An Internal Analysis of a company focuses on the strengths and weaknesses of internal factors that give a company certain advantages and disadvantages in meeting the needs of its target market. Strengths refer to core competencies that give the firm an advantage in meeting the needs of its target markets. Weaknesses refer to any limitations a company faces in developing or implementing a strategy. The aim of the internal analysis is to identify the company’s strengths and weaknesses and as a result the company should be able to identify what it is or is not capable of doing and what it needs to address before pursuing certain strategic options. For the internal analysis a company would carry out a resource audit, examining physical, human, and financial resources together with intangibles such as brands, patents, etc and would then look at its value chain as a means of assessing the efficiency and effectiveness of all aspects of its operation. Any element of the value chain is capable of adding or destroying value. The analyses should feed into the mission and vision statements and also the aims and objectives that the company set for the forthcoming strategic period; these should encompass both strategic and financial objectives. It will also help to identify a series of strategic options that the company can consider and will inform the ultimate choices made.
Value Chain Analysis
The term ‘Value Chain’ was used by Michael Porter in his book "Competitive Advantage: Creating and Sustaining superior Performance" (1985). The value chain analysis describes the activities the organization performs and links them to the organizations competitive position. Value chain analysis describes the activities within and around an organization, and relates them to an analysis of the competitive strength of the organization. Therefore, it evaluates which value each particular activity adds to the organizations products or services. This idea was built upon the insight that an organization is more than a random compilation of machinery, equipment, people and money. Only if these things are arranged into systems and systematic activates it will become possible to produce something for which customers are willing to pay a price. Porter argues that the ability to perform particular activities and to manage the linkages between these activities is a source of competitive advantage. Porter distinguishes between primary activities and support activities. Primary activities are directly concerned with the creation or delivery of a product or service. They can be grouped into five main areas: inbound logistics, operations, outbound logistics, marketing and sales, and service. Each of these primary activities is linked to support activities which help to improve their effectiveness or efficiency. There are four main areas of support activities: procurement, technology development (including R&D), human resource management, and infrastructure (systems for planning, finance, quality, information management etc.).
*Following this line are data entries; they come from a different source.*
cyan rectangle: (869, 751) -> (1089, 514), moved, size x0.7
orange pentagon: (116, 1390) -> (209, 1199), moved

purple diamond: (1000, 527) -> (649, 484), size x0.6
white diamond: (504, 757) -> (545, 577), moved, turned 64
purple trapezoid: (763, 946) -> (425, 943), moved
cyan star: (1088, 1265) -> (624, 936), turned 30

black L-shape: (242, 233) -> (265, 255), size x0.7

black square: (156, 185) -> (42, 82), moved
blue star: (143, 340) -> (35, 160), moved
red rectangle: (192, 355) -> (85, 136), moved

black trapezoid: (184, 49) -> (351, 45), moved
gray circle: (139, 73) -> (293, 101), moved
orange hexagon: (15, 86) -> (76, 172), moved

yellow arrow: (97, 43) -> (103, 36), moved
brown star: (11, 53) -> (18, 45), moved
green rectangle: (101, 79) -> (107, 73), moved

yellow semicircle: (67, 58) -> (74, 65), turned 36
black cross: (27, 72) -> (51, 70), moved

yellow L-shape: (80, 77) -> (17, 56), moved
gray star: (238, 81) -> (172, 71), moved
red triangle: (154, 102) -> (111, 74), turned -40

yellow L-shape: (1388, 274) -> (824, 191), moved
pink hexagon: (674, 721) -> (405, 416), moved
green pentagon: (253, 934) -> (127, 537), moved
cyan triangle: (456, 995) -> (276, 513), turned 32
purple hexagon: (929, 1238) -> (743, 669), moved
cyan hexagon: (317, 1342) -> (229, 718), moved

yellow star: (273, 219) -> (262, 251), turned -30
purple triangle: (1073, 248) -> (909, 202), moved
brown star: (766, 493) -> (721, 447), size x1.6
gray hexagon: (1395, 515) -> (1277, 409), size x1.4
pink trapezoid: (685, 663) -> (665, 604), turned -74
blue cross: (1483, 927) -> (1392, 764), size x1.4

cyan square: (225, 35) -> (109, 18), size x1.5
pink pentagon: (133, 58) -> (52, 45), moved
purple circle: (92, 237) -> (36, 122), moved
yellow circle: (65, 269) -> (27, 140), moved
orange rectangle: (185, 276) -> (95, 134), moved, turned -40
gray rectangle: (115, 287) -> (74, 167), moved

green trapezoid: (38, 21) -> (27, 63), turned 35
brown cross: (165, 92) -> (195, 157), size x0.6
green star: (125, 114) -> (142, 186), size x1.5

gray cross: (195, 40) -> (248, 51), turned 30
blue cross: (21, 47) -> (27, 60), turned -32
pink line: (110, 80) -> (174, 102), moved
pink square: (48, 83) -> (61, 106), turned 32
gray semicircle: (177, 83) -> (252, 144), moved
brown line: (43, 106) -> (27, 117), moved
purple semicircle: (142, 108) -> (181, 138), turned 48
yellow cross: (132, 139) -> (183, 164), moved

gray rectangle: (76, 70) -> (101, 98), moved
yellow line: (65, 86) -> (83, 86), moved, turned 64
A typical value chain analysis can be performed in the following steps: · Analysis of own value chain – which costs are related to every single activity · Analysis of customers value chains – how does our product fit into their value chain · Identification of potential cost advantages in comparison with competitors
One must also consider that a great extent of the value added created through the organization’s goods and services also depend on the supply chain. For example, the quality of a car is not only influenced by the activities inside the organization but also by the spare parts, components or dealership performance.
An internal analysis should also look at the company’s resources and capabilities as the difference in performance from one organization to another is primarily dependant not on the differences between the fields of activity, but especially on the differences between the resources...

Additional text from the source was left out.